◆ About this exercise:
The records below are to be restated word for word, with every picture left out.

◆ Data for analysis:
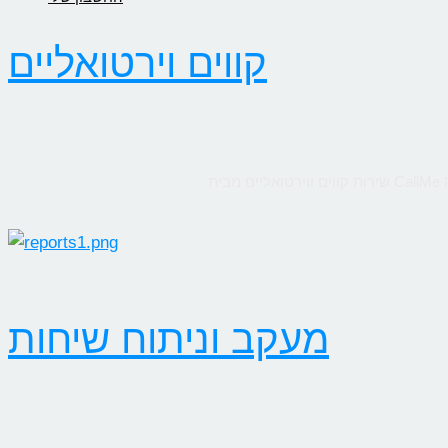
קווים וירטואליים
מעקב וניתוח שיחות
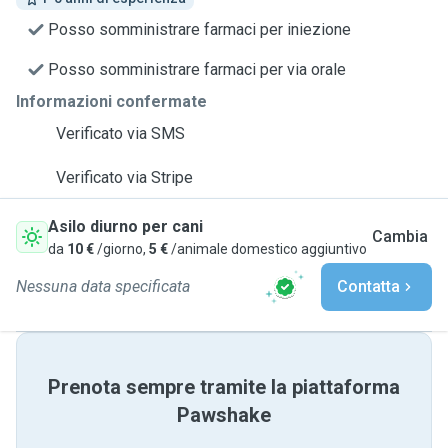
Posso somministrare farmaci per iniezione
Posso somministrare farmaci per via orale
Informazioni confermate
Verificato via SMS
Verificato via Stripe
Asilo diurno per cani
Cambia
da
10 €
/giorno,
5 €
/animale domestico aggiuntivo
Nessuna data specificata
Contatta
Prenota sempre tramite la piattaforma
Pawshake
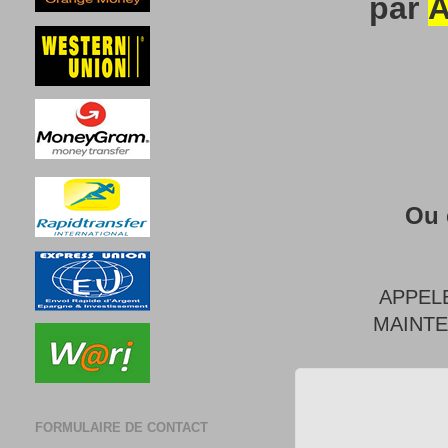
par
A
Ou 
APPEL
MAINT
FORMULAIRE DE CONTACT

◆ Exercise response:
קווים וירטואליים
מעקב וניתוח שיחות
Posso somministrare farmaci per iniezione
Posso somministrare farmaci per via orale
Informazioni confermate
Verificato via SMS
Verificato via Stripe
Asilo diurno per cani
Cambia
da
10 €
/giorno,
5 €
/animale domestico aggiuntivo
Nessuna data specificata
Contatta
Prenota sempre tramite la piattaforma
Pawshake
par
A
Ou 
APPEL
MAINT
FORMULAIRE DE CONTACT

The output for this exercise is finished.